# What do you guys think



## Omarphoto6911 (Nov 27, 2017)

Woke up at 4am for this shot editing took some time but was worth it


----------



## Braineack (Nov 27, 2017)

so much chest, but no room above head...


----------



## Omarphoto6911 (Nov 27, 2017)

Braineack said:


> so much chest, but no room above head...



So you think I️ should crop some more to get rid of all the chest


----------



## Braineack (Nov 27, 2017)

since the head is already clipped a bit, and there's no value add from the chest, i'd try a 1:1 square crop.


----------



## vintagesnaps (Nov 27, 2017)

I think the portrait showing so much chest/shirt & jacket takes away from the power of the face. His head is almost in the frame (just barely), so it's tight but it might work to make copies and try some various crops and see what you can do with it. The face/portrait is to me good enough to work with it some.

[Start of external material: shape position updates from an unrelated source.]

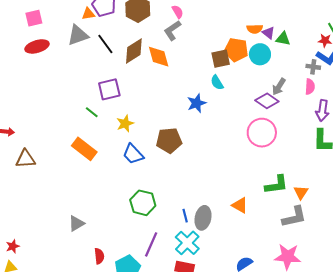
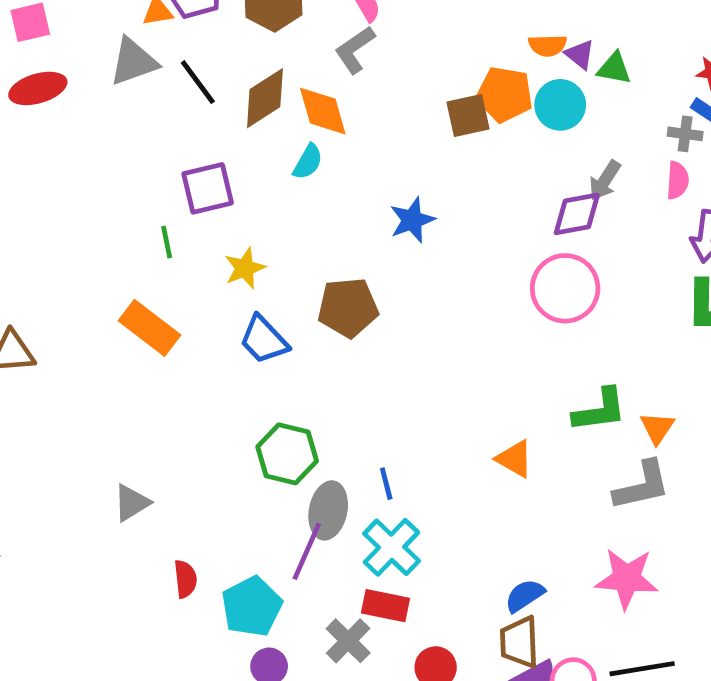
cyan semicircle: (217, 82) -> (308, 162), moved, turned -119
purple diamond: (267, 101) -> (577, 214), turned -45
green line: (92, 112) -> (167, 242), turned 40
gray ellipse: (203, 218) -> (328, 510), moved

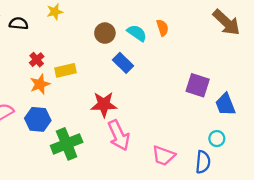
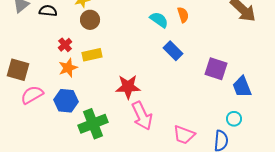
brown circle: (105, 33) -> (90, 20), moved
blue rectangle: (123, 63) -> (173, 51), moved

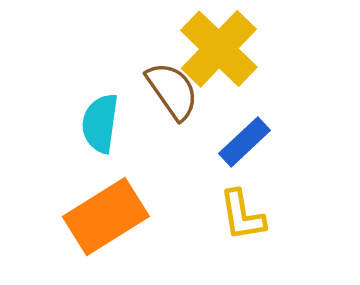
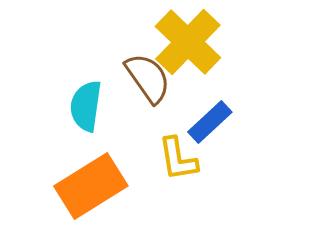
yellow L-shape: (242, 215) -> (178, 159), moved

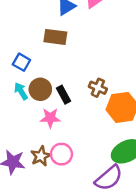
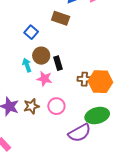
brown cross: (98, 88) -> (84, 79), moved, turned -32
cyan arrow: (21, 91) -> (27, 65), moved
pink circle: (61, 154) -> (56, 106), moved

edit - I noticed too looking again that the collar seems to be flatter on one side so I'd think about how much to crop and if one/either side needs a slight crop - sometimes not being quite centered can work. I think my instinct would be to - make copies first - then lop off a major portion of the bottom and make it in tight to show the face with enough collar to frame him. But that's just my thought, not necessarily a right or wrong with cropping it but a preference.


----------



## Gary A. (Nov 27, 2017)

I would like to see it square also ... take some off the top and a bunch off the bottom.  The head is slightly cropped ... so slightly that it appears to be more by accident than intent.  Generally, crops need to look intentional ... a deeper crop would project intent rather than accident.


----------



## Omarphoto6911 (Nov 28, 2017)

Gary A. said:


> I would like to see it square also ... take some off the top and a bunch off the bottom.  The head is slightly cropped ... so slightly that it appears to be more by accident than intent.  Generally, crops need to look intentional ... a deeper crop would project intent rather than accident.

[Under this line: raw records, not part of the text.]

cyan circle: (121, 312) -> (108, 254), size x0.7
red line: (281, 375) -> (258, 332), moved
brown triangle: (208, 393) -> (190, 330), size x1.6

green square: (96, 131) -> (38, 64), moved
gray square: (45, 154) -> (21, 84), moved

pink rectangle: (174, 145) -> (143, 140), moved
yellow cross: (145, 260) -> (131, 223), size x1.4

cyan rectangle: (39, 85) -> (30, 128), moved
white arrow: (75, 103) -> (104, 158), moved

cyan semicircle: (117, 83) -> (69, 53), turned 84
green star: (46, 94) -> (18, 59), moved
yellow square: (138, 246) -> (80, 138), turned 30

Thank you I’ll fix right away


----------



## Omarphoto6911 (Nov 28, 2017)

vintagesnaps said:


> I think the portrait showing so much chest/shirt & jacket takes away from the power of the face. His head is almost in the frame (just barely), so it's tight but it might work to make copies and try some various crops and see what you can do with it. The face/portrait is to me good enough to work with it some.
> 
> 
> edit - I noticed too looking again that the collar seems to be flatter on one side so I'd think about how much to crop and if one/either side needs a slight crop - sometimes not being quite centered can work. I think my instinct would be to - make copies first - then lop off a major portion of the bottom and make it in tight to show the face with enough collar to frame him. But that's just my thought, not necessarily a right or wrong with cropping it but a preference.



I’ll try that thanks


----------



## Omarphoto6911 (Nov 28, 2017)

vintagesnaps said:


> I think the portrait showing so much chest/shirt & jacket takes away from the power of the face. His head is almost in the frame (just barely), so it's tight but it might work to make copies and try some various crops and see what you can do with it. The face/portrait is to me good enough to work with it some.
> 
> 
> edit - I noticed too looking again that the collar seems to be flatter on one side so I'd think about how much to crop and if one/either side needs a slight crop - sometimes not being quite centered can work. I think my instinct would be to - make copies first - then lop off a major portion of the bottom and make it in tight to show the face with enough collar to frame him. But that's just my thought, not necessarily a right or wrong with cropping it but a preference.



Ok how about this


----------



## Omarphoto6911 (Nov 28, 2017)

Gary A. said:


> I would like to see it square also ... take some off the top and a bunch off the bottom.  The head is slightly cropped ... so slightly that it appears to be more by accident than intent.  Generally, crops need to look intentional ... a deeper crop would project intent rather than accident.



Ok how about this ?


----------



## Omarphoto6911 (Nov 28, 2017)

Omarphoto6911 said:


> Braineack said:
> 
> 
> > so much chest, but no room above head...
> ...



How about this ?


----------



## Braineack (Nov 28, 2017)

those last three look exactly the same. (as each other)


----------



## Derrel (Nov 28, 2017)

Braineack said:


> since the head is already clipped a bit, and there's no value add from the chest, i'd try a 1:1 square crop.





Gary A. said:


> I would like to see it square also ... take some off the top and a bunch off the bottom.  The head is slightly cropped ... so slightly that it appears to be more by accident than intent.  Generally, crops need to look intentional ... a deeper crop would project intent rather than accident.





Braineack said:


> those last three look exactly the same. (as each other)



Yes.
Yes.
and, again, Yes.

Gotta watch out for head-chops that look accidental.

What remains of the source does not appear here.